整備売上でディーラーがトップに
2年連続で専・兼業から奪取する
日整連は、このほど自動車整備業の経営実態をまとめ発表した。それによると、整備売上高で長年トップに君臨してきた整備専業・兼業工場から、ディーラー工場が初めて2年連続でトップを奪い、今後の整備売上チャンピオンがディーラーに移ったことを示した。
平成31年度の整備売上高は5兆6,216億円となり、前年度に比べ921億円増で3年連続の増加だったとしている。直近6年間の推移でみると、平成28年度を底に、29年度から増加に転じ、整備業主役がディーラーに移ったことを確実にした。工場数でみると26年度の専・兼業が72,224工場、ディーラーが16,179工場から、専・兼業は490工場減、同じ時期にディーラーは170工場増加。一方、整備要員一人当たりの年間整備売上高では、専・兼業が10,331千円から9,963千円、ディーラー21,905千円から23,635千円となっている。つまり、ディーラーが間断なく生産性を挙げる努力をしてきたことがトップを奪う真の対策だったことを表していた。
特定整備制度4月1日スタート
大変革を迫られ整備業界が激震
自動車整備業がいま大激震に見舞われている。震源は、整備業が自分たちの存在根拠としてきた「分解整備」の規定が消滅し、4月1日から「特定整備」となる、と規定されたからである。何が変わるのか、どうしなければならないのか、整備業者はどう動くのか。わかる範囲でまとめてお知らせいたします。
「分解整備」から「特定整備」時代へ
現行の分解整備は、自動車の装置を7種類(原動機、動力、走行、操縦、制動,緩衝、連結装置など)に分け、それら装置を取り外して行う整備・改造が対象であり、それを繰り返し行う事業者を運輸局長が「認証」し、誕生したのが自動車分解整備事業者である。昭和26年の道路運送車両法の施行からだから、ほぼ70年金科玉条としてきた事業根拠でもあった。
ところが、最近の先進技術に係る整備・改造の大部分は、分解整備の範疇からは外れており、未認証の事業者でも作業が行われている。このままでは自動運転車などの安全性が確保されないため、分解整備の範囲を拡大する車両法の一部改正を経て、4月1日施行することとなったものである。
具体的には、緊急自動ブレーキやレーンキープアシストなどの先進運転支援技術、今後の自動運転車に装着されるカメラ、レーダーなどの装置の整備や改造を「自動運行装置」として追加、いままでの「分解整備」から「特定整備」に改めたものである。
何が変わるのか
センサーが装着されたフロントバンパー、グリル、フロントガラスの脱着、交換作業に加えて、先進安全技術の構成作業(エーミング、キャリブレーション)が新たに必要な対象作業となるため、いままでは認証の対象外だった板金塗装業、フロントガラス交換業、電装整備業、自動車用品販売業など周辺事業者にも、電子制御装置整備認証の取得が広がる可能性でてくることになった。

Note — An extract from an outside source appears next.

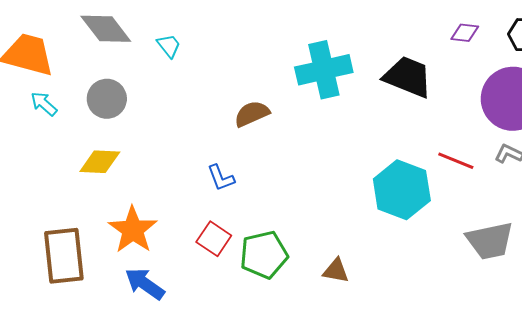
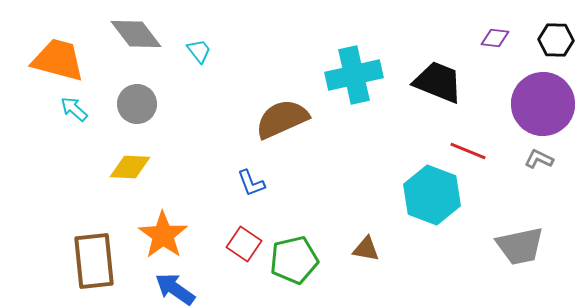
brown semicircle: (252, 114) -> (282, 119), size x1.5
red line: (456, 161) -> (468, 151), moved
brown triangle: (336, 271) -> (366, 249), moved

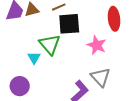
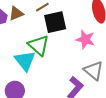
cyan triangle: (34, 58) -> (25, 61), size x1.6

そこで、特定整備の対象作業を難易度の高い次の三つの電子制御装置整備作業とし、いずれの作業する場合も、認証取得が必要と規定している。
1)自動運行装置の取り外しや作動に影響を及ぼすおそれがある整備・改造
2)衝突被害軽減制動制御装置(自動ブレーキ等)、自動命令型操舵機能(レーンキープに用いられる、前方をセンシングするカメラ等の取り外しや機能調整
3)前2項に係るカメラ、レーダーが取り付けられている車体前部(バンパ、グリル)、窓ガラ
スの脱着
認証の種類は 3パターン
①分解整備のみ行うパターン
- の分解整備のみなら、認証基準は従来と同じで追加する機器、技術はないが、電子制御装置等の整備・改造作業には手がつけられない。そのため、先進技術装置車が大半走行する数年先には、整備工場を維持できなくなると見られています。
②電子制御装置整備のみ行うパターン
- の電子制御装置整備だけの認証工場は、今後板金工場、電装整備工場、ガラス販売業などに認証取得が広がり、既存の整備事業者、カーディラーとの連携で経営できると見られています。
③上記の両整備を行うパターン
- の両方を持つ認証工場は、指定整備工場やディーラーが目指すとみられ、業界内で共用型の連携がすすむと予測されている
以上の3パターンともに、自動車特定整備事業者となり、認証を取得する必要があります。
整備業はどう動くのか
岐阜県自動車整備振興会が、「特定整備」で事業者アンケートを行い、結果を発表している。それを見ると、電子制御装置認証の取得意向を聞いた結果では、「すぐ取得する27%、「点検基準改正まで」34%、「不明」39%と、決めかねている状況が出ている。また、「エーミングを行ったことがあるか」では、「なし」が圧倒的に多く73%、「あり」が22%でディーラー工場だけとなっている。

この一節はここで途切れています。